Desses, muitos haviam sido criados em meados da década anterior, alguns com forte ênfase no compromisso da família beneficiária com a educação (como o do Distrito Federal, quando Cristovam Buarque era governador), outros sem exigir (na prática) contraprestações do beneficiário (como o da prefeitura de Campinas).

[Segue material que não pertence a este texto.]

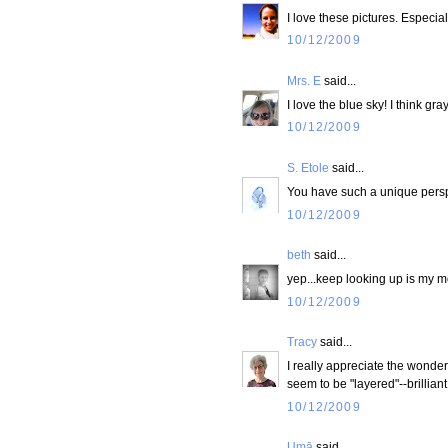
I love these pictures. Especia
10/12/2009
Mrs. E
said...
I love the blue sky! I think gr
10/12/2009
S. Etole
said...
You have such a unique perspe
10/12/2009
beth
said...
yep...keep looking up is my mo
10/12/2009
Tracy
said...
I really appreciate the wonder i
seem to be "layered"--brillia
10/12/2009
Umā
said...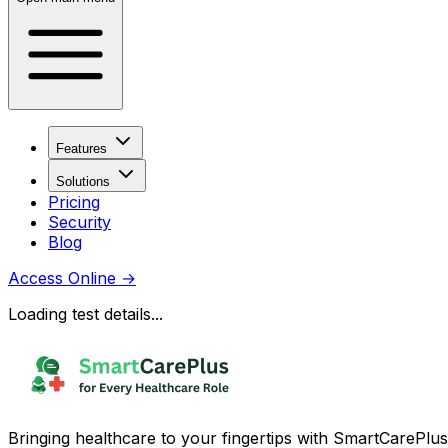
Features
Solutions
Pricing
Security
Blog
Access Online
→
Loading test details...
Bringing healthcare to your fingertips with SmartCarePlus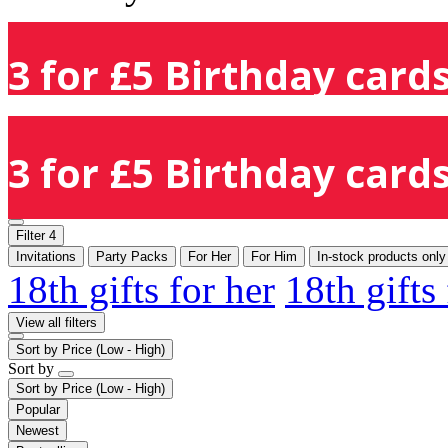
3 for £5 Birthday cards
3 for £5 Birthday cards
Filter
4
Invitations
Party Packs
For Her
For Him
In-stock products only
18th gifts for her
18th gifts
View all filters
Sort by
Price (Low - High)
Sort by
Sort by
Price (Low - High)
Popular
Newest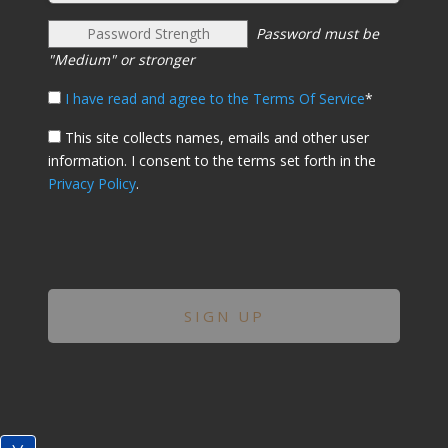
Password Strength
Password must be
"Medium" or stronger
I have read and agree to the Terms Of Service
*
This site collects names, emails and other user
information. I consent to the terms set forth in the
Privacy Policy
.
No val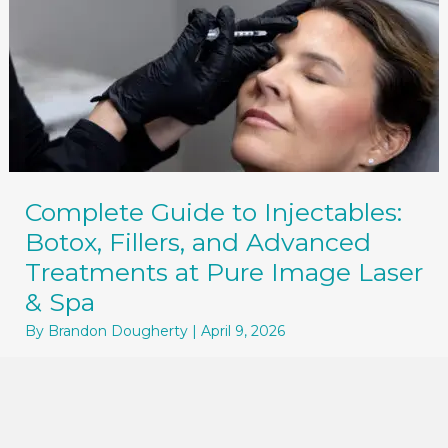
Complete Guide to Injectables:
Botox, Fillers, and Advanced
Treatments at Pure Image Laser
& Spa
By
Brandon Dougherty
|
April 9, 2026
Your Complete Guide to Injectables at Pure
Image Laser & Spa If you’ve been considering
Botox, dermal fillers, ...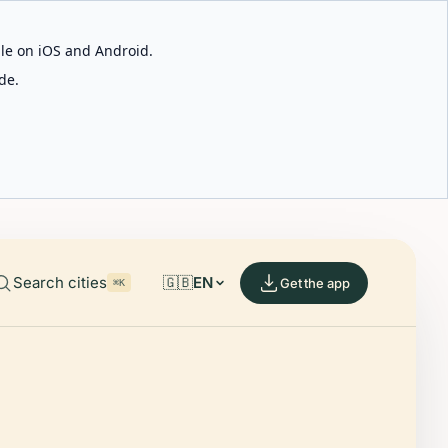
able on iOS and Android.
de.
Search cities
🇬🇧
EN
Get the app
⌘K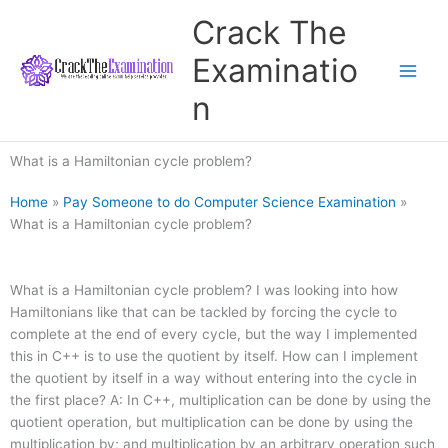
Skip
Crack The
to
content
Examinatio
n
What is a Hamiltonian cycle problem?
Home
»
Pay Someone to do Computer Science Examination
»
What is a Hamiltonian cycle problem?
What is a Hamiltonian cycle problem? I was looking into how
Hamiltonians like that can be tackled by forcing the cycle to
complete at the end of every cycle, but the way I implemented
this in C++ is to use the quotient by itself. How can I implement
the quotient by itself in a way without entering into the cycle in
the first place? A: In C++, multiplication can be done by using the
quotient operation, but multiplication can be done by using the
multiplication by; and multiplication by an arbitrary operation such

O paladino da ideia de "renda mínima" no Brasil é o senador Eduardo Suplicy. Foi por sua militância que o Senado aprovou, ainda em 1991, quase que por unanimidade (contando com o voto do PSDB), um programa nacional destinado a assegurá-la a todos os cidadãos. Na Câmara, recebeu parecer favorável da Comissão de Finanças e Tributação, mas não chegou a ir a plenário. Só em 1997, muito modificado, o Congresso aprovou um projeto assemelhado, autorizando o Executivo a apoiar municípios que lançassem "programas de garantia de renda mínima associados a ações socioeducativas".

A federalização foi a novidade criada por Paulo Renato. O Bolsa Escola era maior que o simples apoio do governo federal às prefeituras. Por meio dele, a União assumia o controle e se responsabilizava por um programa de complementação de renda em larga escala.

Quem lê seus objetivos se impressiona com a ousadia e a rapidez. Iniciado quando faltava um ano e meio para o fim do governo FHC, a intenção do MEC era saltar de ínfimas 15 mil famílias beneficiárias, em meados de 2001, para 5,8 milhões em apenas 18 meses. De praticamente nada, a um programa maior que tudo que se fazia no setor.

Tira 10 quem explicar essa velocidade. O que, talvez, não seja difícil, se lembrarmos o que estava ocorrendo no cenário político naquele momento.

Entre tucanos de alta plumagem, havia quase um consenso: Lula perderia a eleição do ano seguinte, derrotado pelo medo do eleitor. Quem quer que fosse o candidato do PSDB era, a bem dizer, o novo presidente.

Paulo Renato queria ser candidato tanto quanto Serra, que era ministro da Saúde e tinha visibilidade. O que faltava ao ministro da Educação era algo equivalente aos genéricos, ao kit contra a Aids, ao Programa de Saúde da Família, que o adversário fazia bombar na mídia. Por que não um Bolsa Escola? Se fosse logo implantado e grande, seria um trunfo e tanto na disputa interna (que nada tinha de polida).

Isso não tira de Paulo Renato o mérito de sua criação. Para o país e, especialmente, para seus beneficiários, se o programa nasceu com objetivos político-eleitorais é menos importante que ser necessário, viável e bem concebido (ainda que, pela pressa, tivesse começado aos tropeços).

Consta que Paulo Renato nunca se conformou com o pequeno investimento publicitário que seu filho predileto mereceu do governo Fernando Henrique. Mas não devia ter ficado surpreso, pois sabia que o comando da área de comunicação do Planalto era mais simpático a Serra e nada faria para reforçar a posição do concorrente.

O resultado dessa disputa palaciana é que o Bolsa Escola ficou sem paternidade nítida. No longo prazo, foi o próprio PSDB quem mais se arrependeu de não tê-la assumido com estardalhaço.